В этот период посылаются различные сигналы, свидетельствующие о желании властей нащупать точки взаимодействия с общественностью. Так, в мае-июне кн. Андрей Ширинский-Шихматов (его родной брат Алексей недолгое время в 1906 году был обер-прокурором Священного синода) по протекции сестры императрицы Елизаветы Фёдоровны (вдовы убитого в феврале вел. кн. Сергея Александровича) получает высочайшую аудиенцию. Он обстоятельно информирует Николая II об общественных настроениях в Первопрестольной. В итоге ему поручается отвезти в Москву собственноручное письмо государя и посоветоваться там с некоторыми видными деятелями по поводу составления проекта конституции. Он проводит ряд встреч, на которых присутствовали Д.Н. Шипов и другие земские вожаки[714]. Поручение этой специальной миссии Ширинскому-Шихматову явно неслучайно: другой лидер московской либеральной общественности, профессор С.А. Муромцев, испытывал к нему большее личное расположение (в своё время Муромцев даже сватался к сестре князя, но получил родительский отказ; привязанность к своей возлюбленной он сохранил до конца жизни)[715]. Однако переговоры Ширинского-Шихматова по конституционным проблемам не получили развития: их содержание каким-то образом получило огласку, попав даже в зарубежную прессу, что вызвало недовольство в верхах.
Явно примирительным жестом к земскому движению (аналогичное с губернаторской миссией П.П. Дурново) стал визит в Москву сенатора К.З. Постовского. Он был послан по высочайшему повелению для выяснения обращений земцев к населению, где излагалась просьба о доверии. Власти тревожила опасность сближения земских кругов с революционными элементами. Заметим, что Постовскому были даны чёткие указания ни какого-либо допроса, ни тем более преследования не проводить[716]: в ходе контактов общественных лидеров с чиновником преобладали благожелательные оттенки. Один из земцев — В.И. Вернадский — писал, что сенатор и его помощники «убедились в полной нашей легальности. В действительности из всех ныне существующих политических групп мы как раз являемся наиболее умеренными в форме нашей деятельности, а по программе своей представляем настоящую государственную группу»[717]. Такая самооценка, прозвучавшая из уст видного деятеля, говорит сама за себя. Примечательно, что земцы решили до окончания миссии сенатора воздержаться от какой-либо активной политической деятельности, мотивируя это тем, что если она вдруг будет расценена как незаконная, то участники съездов естественно могут лишиться возможности быть избранными в Думу[718].

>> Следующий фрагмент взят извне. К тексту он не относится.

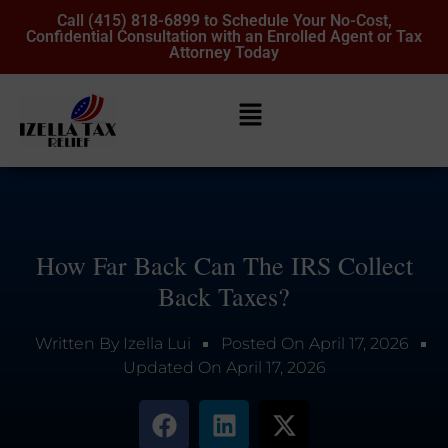
Call (415) 818-6899 to Schedule Your No-Cost,
Confidential Consultation with an Enrolled Agent or Tax
Attorney Today
How Far Back Can The IRS Collect
Back Taxes?
Written By
Izella Lui
Posted On
April 17, 2026
Updated On
April 17, 2026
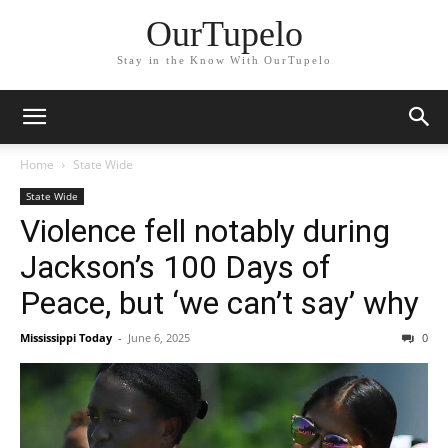
OurTupelo
Stay in the Know With OurTupelo
Home
State Wide
State Wide
Violence fell notably during
Jackson’s 100 Days of
Peace, but ‘we can’t say’ why
Mississippi Today
-
June 6, 2025
0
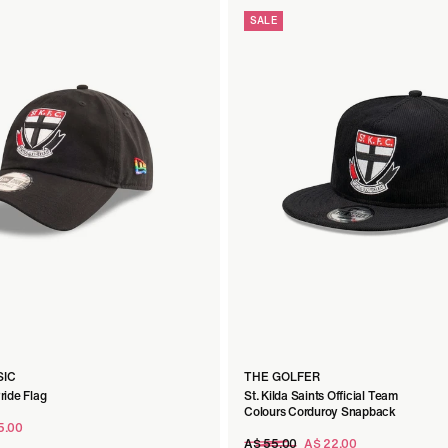
SALE
SIC
THE GOLFER
Pride Flag
St. Kilda Saints Official Team
Colours Corduroy Snapback
5.00
Regular
A$ 55.00
A$ 22.00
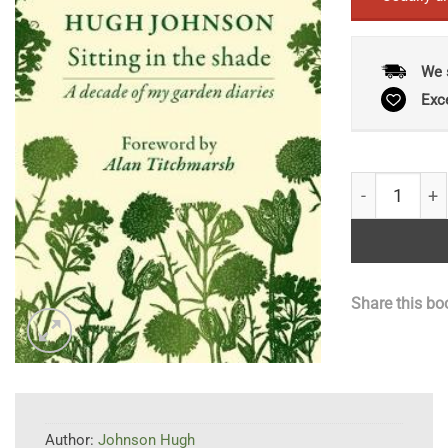
We 
Exc
Sitting in th
Share this bo
Author:
Johnson Hugh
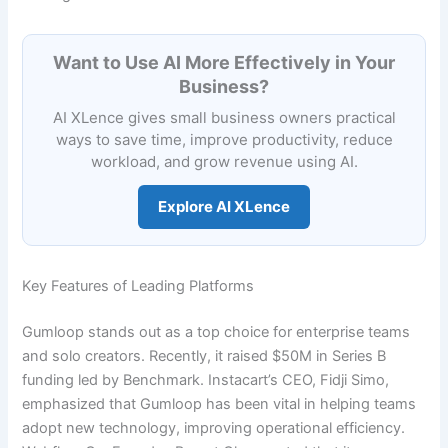
Want to Use AI More Effectively in Your
Business?
AI XLence gives small business owners practical
ways to save time, improve productivity, reduce
workload, and grow revenue using AI.
Explore AI XLence
Key Features of Leading Platforms
Gumloop stands out as a top choice for enterprise teams
and solo creators. Recently, it raised $50M in Series B
funding led by Benchmark. Instacart’s CEO, Fidji Simo,
emphasized that Gumloop has been vital in helping teams
adopt new technology, improving operational efficiency.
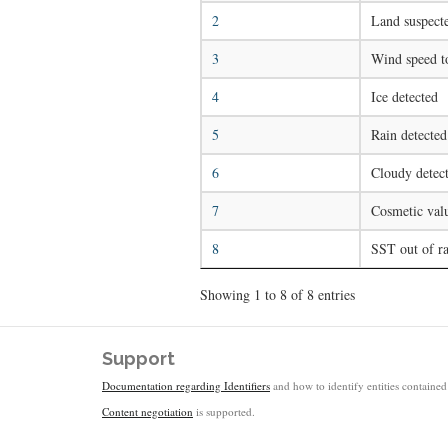
2
Land suspect
3
Wind speed t
4
Ice detected
5
Rain detected
6
Cloudy detect
7
Cosmetic val
8
SST out of r
Showing 1 to 8 of 8 entries
Support
Documentation regarding Identifiers
and how to identify entities contained 
Content negotiation
is supported.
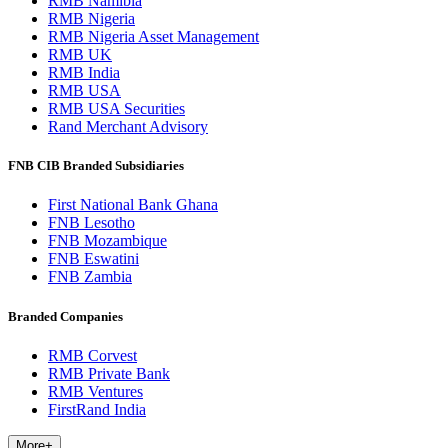
RMB Namibia
RMB Nigeria
RMB Nigeria Asset Management
RMB UK
RMB India
RMB USA
RMB USA Securities
Rand Merchant Advisory
FNB CIB Branded Subsidiaries
First National Bank Ghana
FNB Lesotho
FNB Mozambique
FNB Eswatini
FNB Zambia
Branded Companies
RMB Corvest
RMB Private Bank
RMB Ventures
FirstRand India
More
+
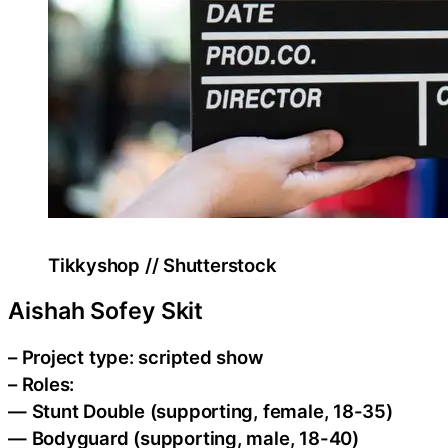
Tikkyshop // Shutterstock
Aishah Sofey Skit
– Project type: scripted show
– Roles:
— Stunt Double (supporting, female, 18-35)
— Bodyguard (supporting, male, 18-40)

Помимо традиционного оспаривания пальмы первенства в реформаторских начинаниях оппозиционного запала земцев хватило только на открытый конфликт с английским журналистом В. Стэдом, которого власти использовали в качестве неофициального канала, дабы подкрепить мысль о необратимости начатых реформ. Для этого в сентябре 1905 года они прибегли к посредничеству последнего, сочтя его известность и либеральную репутацию оптимальными для подобной миссии. Журналист неоднократно беседовал с Николаем II и Треповым по проблемам политического реформирования. Российские консерваторы не одобряли эти встречи. Один из них, А.А. Киреев, отмечал: «Странная роль Стэда. Просто журналист, он не только получает доступ к царю, разговаривает с ним, но ещё получает разрешение “держать конференцию”, произносить речи, где, когда и о чём пожелает»[719]. После высоких аудиенций В.Стэд посетил земский съезд в Москве, а также выступил в печати, изложив позицию правительства по поводу происходящих в стране событий[720]. Общий смысл его месседжей сводился к следующему: власти возлагают большие надежды на Думу; её компетенция скоро будет расширена за счёт законодательных функций, но это требует создания определённой правовой базы. Кроме того, власти собираются вскоре провести амнистию по большей части политических дел. Как бы подтверждая эти намерения, полиция освободила П.Н. Милюкова, который находился под арестом около месяца; у современников это создало впечатление, будто бы царь «подарил» его Стэду[721]. Однако российские либералы, выслушав британского коллегу, устроили ему обструкцию: они заявили, что этот иностранец делает «дурное дело», хотя, вероятно, и руководствуется благими намерениями. В результате Стэд был объявлен «эмиссаром деспотизма»[722].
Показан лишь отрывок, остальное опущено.